The Biden Administration has promulgated interim figures for the social cost of carbon (SCC), which will support key policy efforts in the next year until a final, revised figure can be established.
As we noted in a prior post, the SCC is a concept, developed by the Obama Administration’s Interagency Working Group, that seeks to quantify the economic harm from climate and other impacts of greenhouse gas emissions by expressing a dollar value cost to society from a one metric ton increase in CO2 (or methane or nitrous oxide) emissions. This is a complex task, as it seeks to quantify future impacts across human civilization, such as human mortality, depressed agricultural production, increased risk of conflict, property damage from extreme weather events, and the value of ecosystem services. Although the Trump Administration continued to apply an SCC in agency decisionmaking, it relied on a revised methodology, which estimated the SCC to be roughly one-seventh of the cost estimated by the Working Group.
Biden’s interim SCC figures re-establish the Obama Working Group estimates, adjusting them only for inflation, resulting in an estimated cost per metric ton for current year emissions using a 3 percent discount rate of $51 for CO2, $1,500 for methane, and $18,000 for nitrous oxide. The same policy decisions undergirding the Working Group SCC estimates, most notably the choice to take into account global, not just domestic, damages, remain in place. Additionally, while the Trump Administration used two discount rates recommended by OMB’s Circular A-4 – 3 and 7 percent – Biden’s interim SCC figures revert to use of three discount rates – 2.5, 3 and 5 percent.

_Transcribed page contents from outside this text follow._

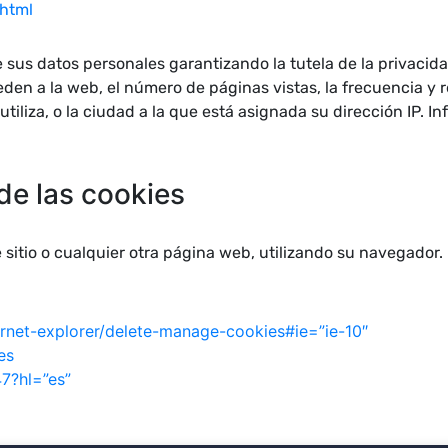
.html
e sus datos personales garantizando la tutela de la privaci
den a la web, el número de páginas vistas, la frecuencia y re
e utiliza, o la ciudad a la que está asignada su dirección IP.
de las cookies
e sitio o cualquier otra página web, utilizando su navegador
ernet-explorer/delete-manage-cookies#ie=”ie-10″
es
7?hl=”es”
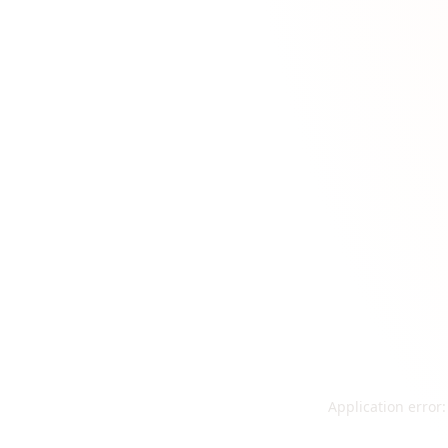
Application error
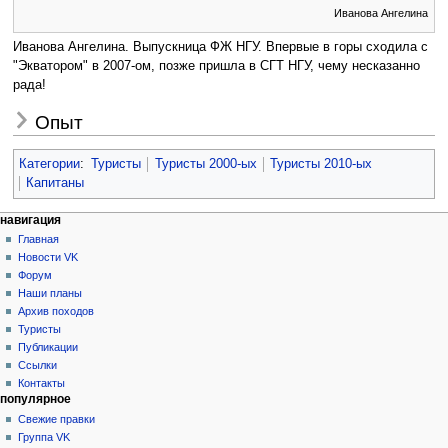
Иванова Ангелина
Иванова Ангелина. Выпускница ФЖ НГУ. Впервые в горы сходила с
"Экватором" в 2007-ом, позже пришла в СГТ НГУ, чему несказанно
рада!
Опыт
Категории
:
Туристы
Туристы 2000-ых
Туристы 2010-ых
Капитаны
Н
действия на странице
персональные инструменты
навигация
статья
создать
Главная
а
учётную
обсуждение
Новости VK
в
запись
читать
Форум
и
войти
просмотр
Наши планы
г
кода
Архив походов
история
а
Туристы
Публикации
ц
Ссылки
и
Контакты
я
популярное
Свежие правки
Группа VK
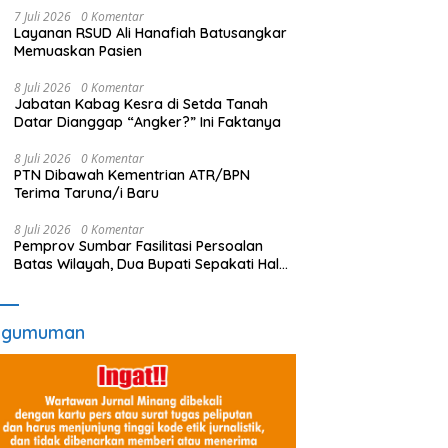
7 Juli 2026
0 Komentar
Layanan RSUD Ali Hanafiah Batusangkar
Memuaskan Pasien
8 Juli 2026
0 Komentar
Jabatan Kabag Kesra di Setda Tanah
Datar Dianggap “Angker?” Ini Faktanya
8 Juli 2026
0 Komentar
PTN Dibawah Kementrian ATR/BPN
Terima Taruna/i Baru
8 Juli 2026
0 Komentar
Pemprov Sumbar Fasilitasi Persoalan
Batas Wilayah, Dua Bupati Sepakati Hal
Ini
ngumuman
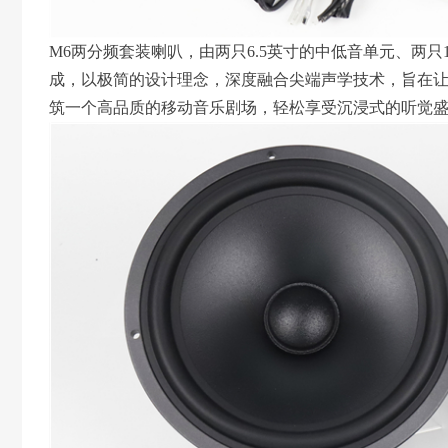
M6两分频套装喇叭，由两只6.5英寸的中低音单元、两
成，以极简的设计理念，深度融合尖端声学技术，旨在
筑一个高品质的移动音乐剧场，轻松享受沉浸式的听觉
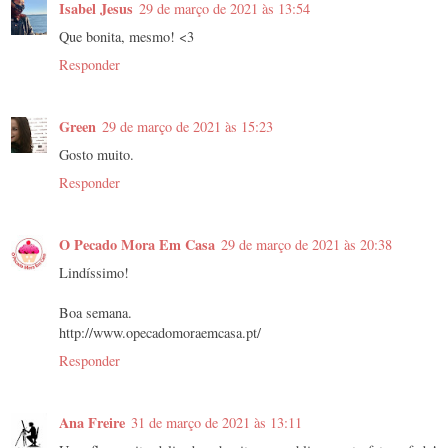
Isabel Jesus
29 de março de 2021 às 13:54
Que bonita, mesmo! <3
Responder
Green
29 de março de 2021 às 15:23
Gosto muito.
Responder
O Pecado Mora Em Casa
29 de março de 2021 às 20:38
Lindíssimo!
Boa semana.
http://www.opecadomoraemcasa.pt/
Responder
Ana Freire
31 de março de 2021 às 13:11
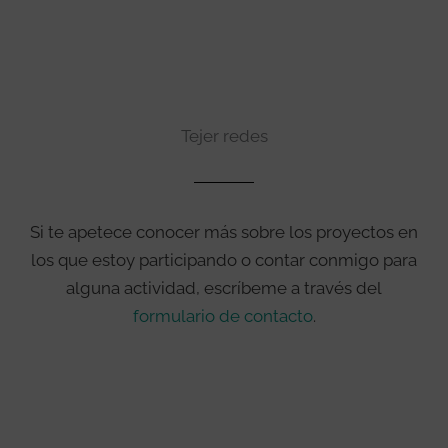
Tejer redes
Si te apetece conocer más sobre los proyectos en
los que estoy participando o contar conmigo para
alguna actividad, escríbeme a través del
formulario de contacto
.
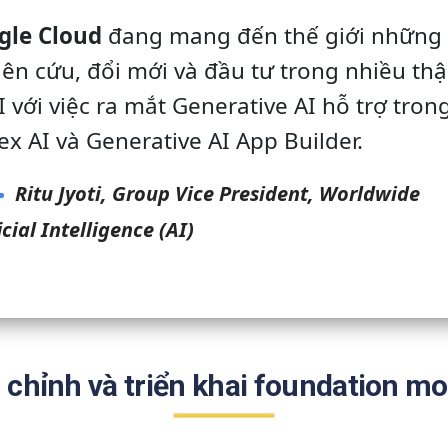
gle Cloud
đang mang đến thế giới những
ên cứu, đổi mới và đầu tư trong nhiều thậ
I với việc ra mắt Generative AI hỗ trợ tron
ex AI và Generative AI App Builder.
Ritu Jyoti, Group Vice President, Worldwide
icial Intelligence (AI)
 chỉnh và triển khai foundation mo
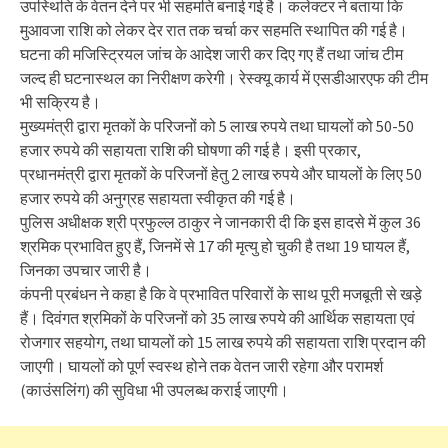
उपस्थिति के वेतन देने पर भी सहमति बनाई गई है। कलेक्टर ने बताया कि
मुआवजा राशि को लेकर देर रात तक चर्चा कर सहमति स्थापित की गई है।
घटना की मजिस्ट्रियल जांच के आदेश जारी कर दिए गए हैं तथा जांच टीम
जल्द ही घटनास्थल का निरीक्षण करेगी। रेस्क्यू कार्य में एसडीआरएफ की टीम
भी सक्रिय है।
मुख्यमंत्री द्वारा मृतकों के परिजनों को 5 लाख रुपये तथा घायलों को 50-50
हजार रुपये की सहायता राशि की घोषणा की गई है। इसी प्रकार,
प्रधानमंत्री द्वारा मृतकों के परिजनों हेतु 2 लाख रुपये और घायलों के लिए 50
हजार रुपये की अनुग्रह सहायता स्वीकृत की गई है।
पुलिस अधीक्षक श्री प्रफुल्ल ठाकुर ने जानकारी दी कि इस हादसे में कुल 36
श्रमिक प्रभावित हुए हैं, जिनमें से 17 की मृत्यु हो चुकी है तथा 19 घायल हैं,
जिनका उपचार जारी है।
कंपनी प्रबंधन ने कहा है कि वे प्रभावित परिवारों के साथ पूरी मजबूती से खड़े
हैं। दिवंगत श्रमिकों के परिजनों को 35 लाख रुपये की आर्थिक सहायता एवं
रोजगार सहयोग, तथा घायलों को 15 लाख रुपये की सहायता राशि प्रदान की
जाएगी। घायलों को पूर्ण स्वस्थ होने तक वेतन जारी रहेगा और परामर्श
(काउंसलिंग) की सुविधा भी उपलब्ध कराई जाएगी।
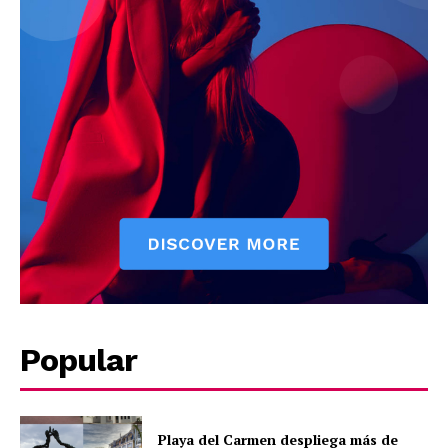
Chetumal
Playa del Carmen
Puerto Morelos
Popular
Playa del Carmen despliega más de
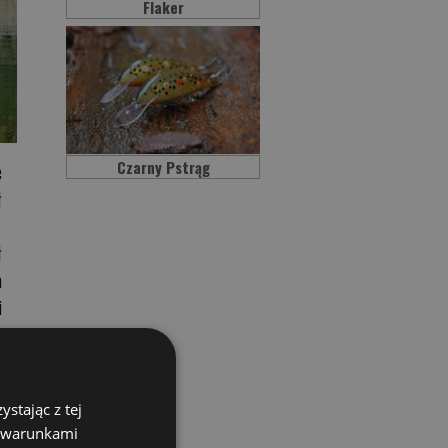
Flaker
Czarny Pstrąg
e
ł
ł
a
i
o
stając z tej
z warunkami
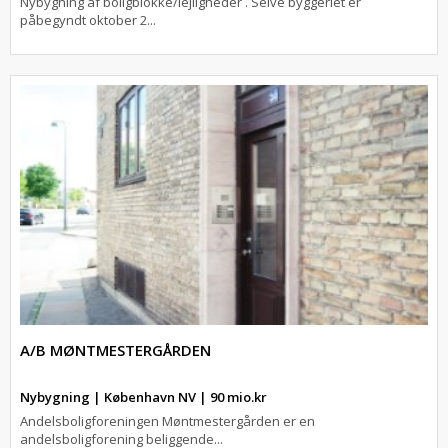
Nybygning af boligblokke/lejligheder . Selve byggeriet er
påbegyndt oktober 2...
A/B MØNTMESTERGÅRDEN
Nybygning | København NV | 90 mio.kr
Andelsboligforeningen Møntmestergården er en
andelsboligforening beliggende...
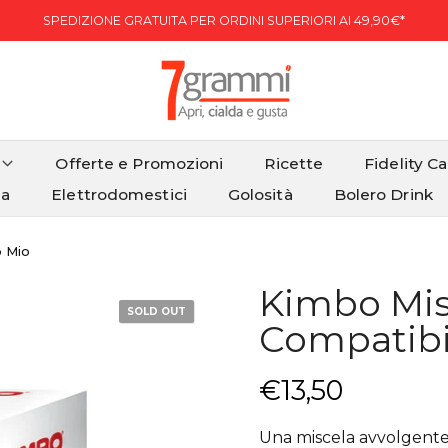
SPEDIZIONE GRATUITA PER ORDINI SUPERIORI AI 49,90€*
Offerte e Promozioni
Ricette
Fidelity C
ia
Elettrodomestici
Golosità
Bolero Drink
o Mio
Kimbo Mis
SOLD OUT
Compatibi
€13,50
Una miscela avvolgente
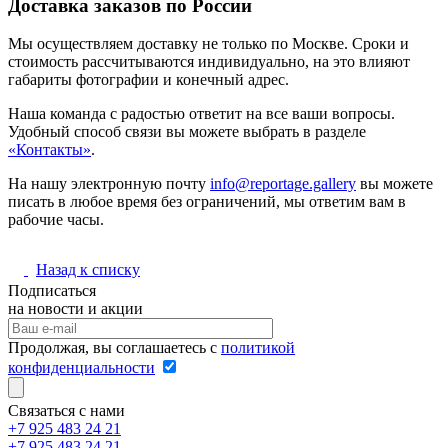
Доставка заказов по России
Мы осуществляем доставку не только по Москве. Сроки и
стоимость рассчитываются индивидуально, на это влияют
габариты фотографии и конечный адрес.
Наша команда с радостью ответит на все ваши вопросы.
Удобный способ связи вы можете выбрать в разделе
«Контакты»
.
На нашу электронную почту
info@reportage.gallery
вы можете
писать в любое время без ограничений, мы ответим вам в
рабочие часы.
Назад к списку
Подписаться
на новости и акции
Продолжая, вы соглашаетесь с
политикой
конфиденциальности
Связаться с нами
+7 925 483 24 21
+7 925 483 24 21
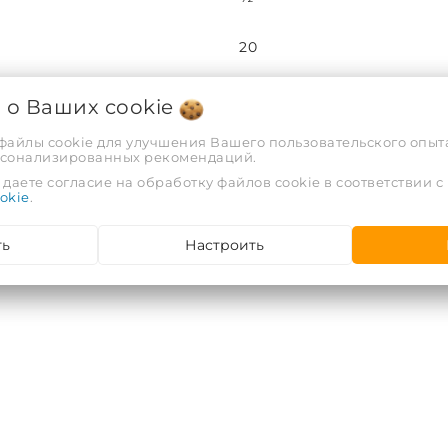
20
10
я о Ваших
cookie
 файлы cookie для улучшения Вашего пользовательского опыта
РФ
рсонализированных рекомендаций.
даете согласие на обработку файлов cookie в соответствии с
okie
.
ООО "АРВИОН", г. Гомель, у
ть
Настроить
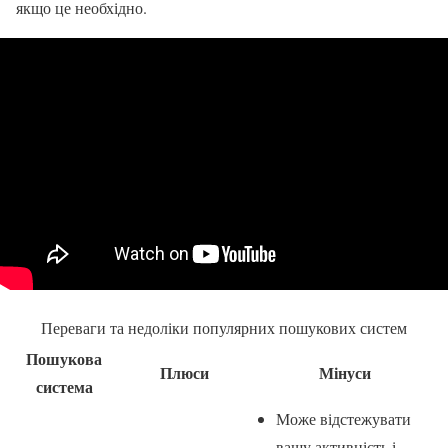
якщо це необхідно.
Переваги та недоліки популярних пошукових систем
Пошукова
Плюси
Мінуси
система
Може відстежувати
вашу активність і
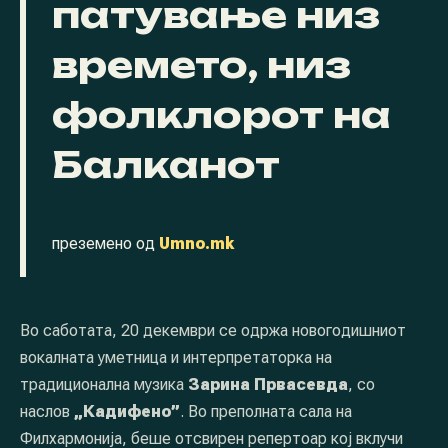
патување низ
времето, низ
фолклорот на
Балканот
преземено од
Umno.mk
Во саботата, 20 декември се одржа новогодишниот
вокалната уметница и интерпретаторка на
традиционална музика
Зарина Првасевда
, со
наслов
„Кадифено”
. Во преполната сала на
Филхармонија, беше отсвирен репертоар кој вклучи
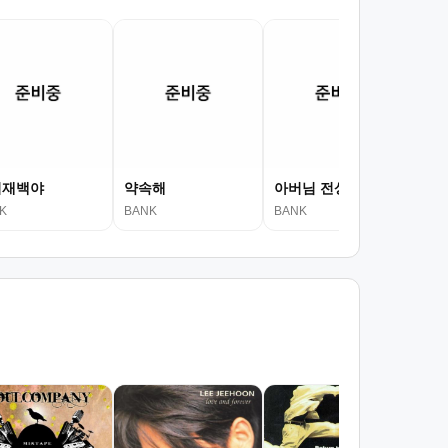
회재백야
약속해
아버님 전상서
상
K
BANK
BANK
BA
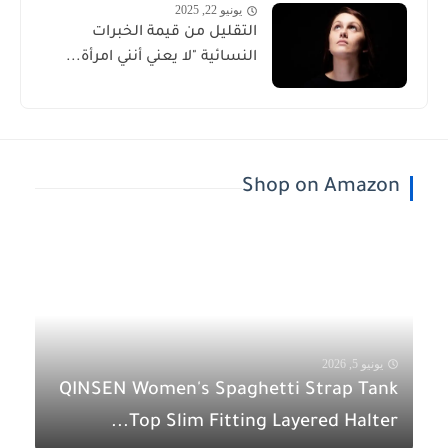
يونيو 22, 2025
التقليل من قيمة الخبرات
النسائية "لا يعني أنني امرأة...
Shop on Amazon
يونيو 5, 2026
QINSEN Women's Spaghetti Strap Tank
Top Slim Fitting Layered Halter...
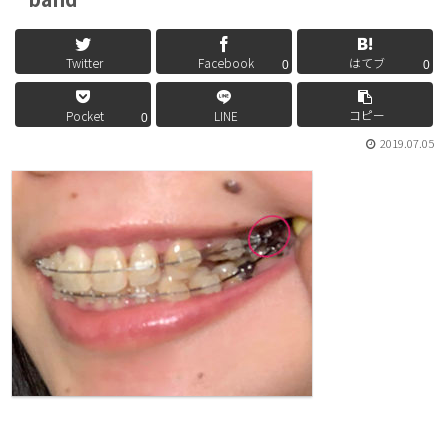
Twitter
Facebook
はてブ
0
0
コピー
Pocket
LINE
0
2019.07.05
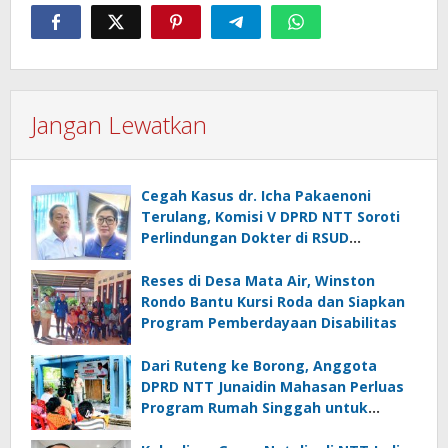
Jangan Lewatkan
Cegah Kasus dr. Icha Pakaenoni
Terulang, Komisi V DPRD NTT Soroti
Perlindungan Dokter di RSUD
Johannes Kupang
Reses di Desa Mata Air, Winston
Rondo Bantu Kursi Roda dan Siapkan
Program Pemberdayaan Disabilitas
Dari Ruteng ke Borong, Anggota
DPRD NTT Junaidin Mahasan Perluas
Program Rumah Singgah untuk
Pasien Rujukan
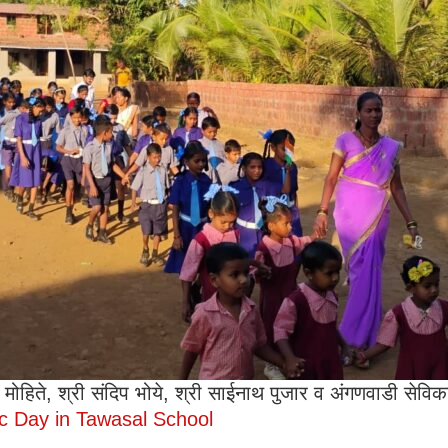
 मोहिते, श्री संदिप भोये, श्री साईनाथ पुजार व अंगणवाडी सेविका श्
c Day in Tawasal School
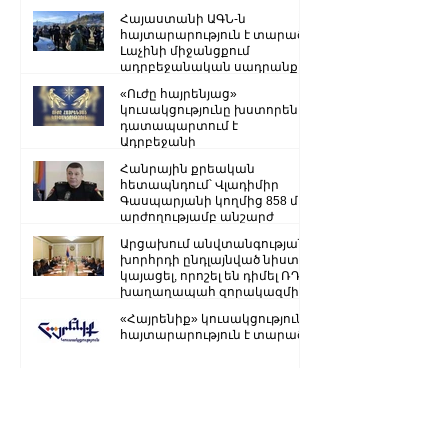
Հայաստանի ԱԳՆ-ն
հայտարարություն է տարածել
Լաչինի միջանցքում
ադրբեջանական սադրանքի
վերաբերյալ
«Ուժը հայրենյաց»
կուսակցությունը խստորեն
դատապարտում է
Ադրբեջանի
ռազմաքաղաքական
Հանրային քրեական
ղեկավարության.
հետապնդում՝ Վլադիմիր
Գասպարյանի կողմից 858 մլն
արժողությամբ անշարժ
գույքի վատնման..
Արցախում անվտանգության
խորհրդի ընդլայնված նիստ է
կայացել, որոշել են դիմել ՌԴ
խաղաղապահ զորակազմի ...
«Հայրենիք» կուսակցությունը
հայտարարություն է տարածել
Ստեփանակերտ-Գորիս
միջպետական մայրուղին
երկկողմանի փակ է. ԱՀ ՆԳՆ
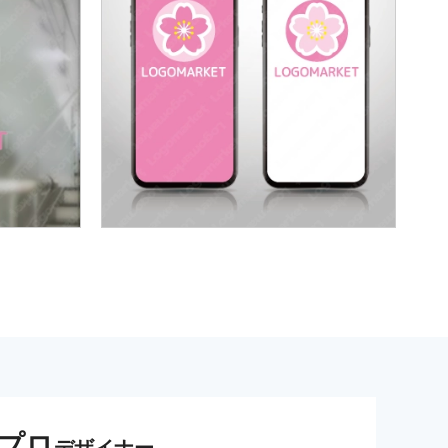
プロ
デザイナー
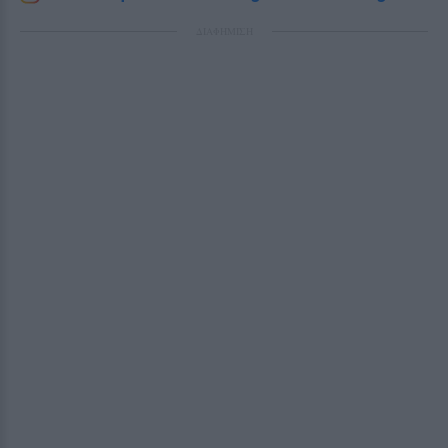
ΔΙΑΦΗΜΙΣΗ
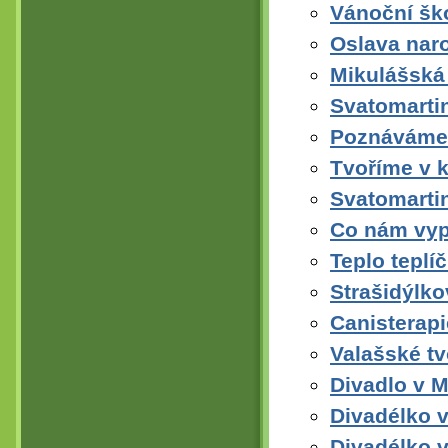
Vánoční ško
Oslava nar
Mikulášská 
Svatomarti
Poznáváme 
Tvoříme v k
Svatomarti
Co nám vyp
Teplo teplí
Strašidýlko
Canisterap
Valašské tv
Divadlo v 
Divadélko 
Divadélko v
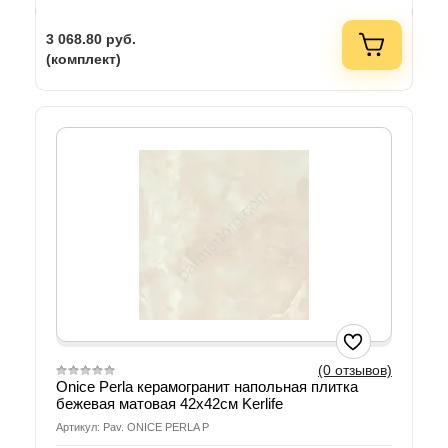
3 068.80
руб.
(комплект)
(0 отзывов)
Onice Perla керамогранит напольная плитка
бежевая матовая 42x42см Kerlife
Артикул: Pav. ONICE PERLA P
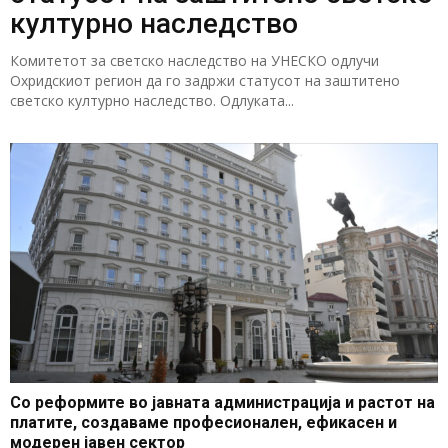
културно наследство
Комитетот за светско наследство на УНЕСКО одлучи
Охридскиот регион да го задржи статусот на заштитено
светско културно наследство. Одлуката...
Со реформите во јавната администрација и растот на
платите, создаваме професионален, ефикасен и
модерен јавен сектор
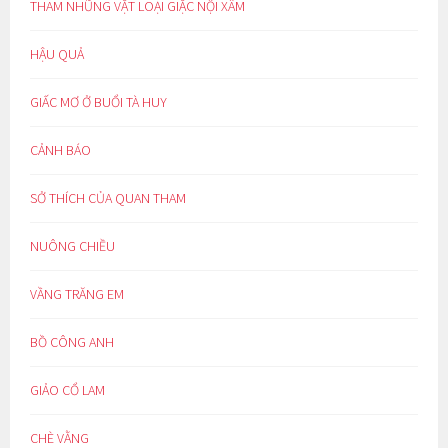
THAM NHŨNG VẶT LOẠI GIẶC NỘI XÂM
HẬU QUẢ
GIẤC MƠ Ở BUỔI TÀ HUY
CẢNH BÁO
SỞ THÍCH CỦA QUAN THAM
NUÔNG CHIỀU
VẦNG TRĂNG EM
BỒ CÔNG ANH
GIẢO CỔ LAM
CHÈ VẰNG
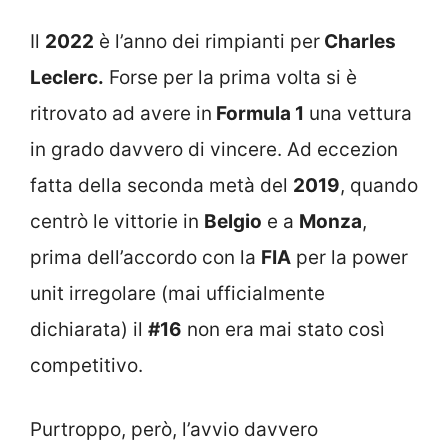
Il
2022
è l’anno dei rimpianti per
Charles
Leclerc.
Forse per la prima volta si è
ritrovato ad avere in
Formula 1
una vettura
in grado davvero di vincere. Ad eccezion
fatta della seconda metà del
2019
, quando
centrò le vittorie in
Belgio
e a
Monza
,
prima dell’accordo con la
FIA
per la power
unit irregolare (mai ufficialmente
dichiarata) il
#16
non era mai stato così
competitivo.
Purtroppo, però, l’avvio davvero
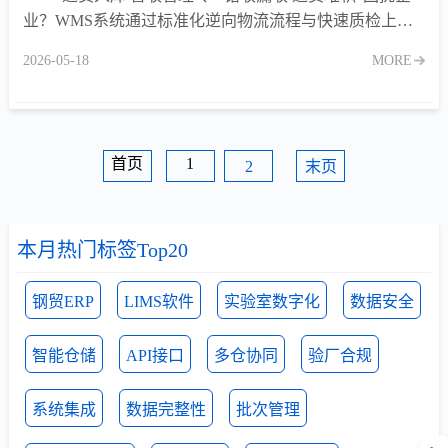
业？WMS系统通过标准化逆向物流流程与快速质检上
架，解决退货管理难题，提升库存周转效率。
2026-05-18
MORE
首页
1
2
末页
本月热门标签Top20
钢贸ERP
LIMS软件
实验室数字化
数据安全
智能仓储
API接口
多仓协同
验厂合规
系统集成
数据完整性
批次管理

The reconvened Working Group also observes that new evidence on the consumption discount rate (based on the average rate of return on inflation-adjusted 10-year Treasury Securities) supports that the appropriate discount rate is notably lower than 3 percent. The Interagency Working Group also observes that consideration of the uncertainty and ethics associated with discounting intergenerational impacts warrant consideration of discount rates below 3 percent, including 2 percent and lower. As an interim recommendation, the Interagency Working Group urges agencies to consider conducting additional sensitivity analyses using discount rates below 2.5 percent.
An accompanying White House blog post signed by Heather Boushey of the Council of Economic Advisers (on behalf of the Interagency Working Group co-chairs) notes that “our understanding of the appropriate approach to discounting[] has advanced rapidly,” and that an upcoming Federal Register notice will invite comment on how to improve the government’s approach. This is consistent with another of Biden’s day one orders which directed the Director of OMB to “identify ways to modernize and improve” the regulatory review process.
The Interagency Working Group will be working to provide a more comprehensive update by January 2022. These new estimates could look quite different, as the current interim ones do not incorporate the recommendations of a 2017 report by the National Academy of Sciences.
As the Working Group progresses its efforts, expect future SCC estimates to take into account equity considerations, consistent with the President’s broader focus on environmental justice. As noted in a recent panel discussion, one of the emerging frontiers in climate econometrics is demonstrating the disproportionate impacts that climate has on disadvantaged areas. Biden’s day one executive order directed the Working Group to provide recommendations to revise SCC methodologies to take into account “environmental justice” and weigh these impacts to better steer federal decisionmaking; the accompanying blog post reaffirms this focus and commits the Working Group to engage “with the public and diverse stakeholders” to develop “stronger science-based estimates [] through a transparent and robust process.”
The SCC ultimately established by the Working Group may have spillover influence beyond US government benefit-cost analyses supporting rulemaking and environmental impact assessments. Carbon markets, internal corporate carbon accounting, and investor expectations for net zero transformation strategies may all be impacted by the Working Group’s SCC estimates. Accordingly, stakeholder engagement in the Working Group process is well warranted.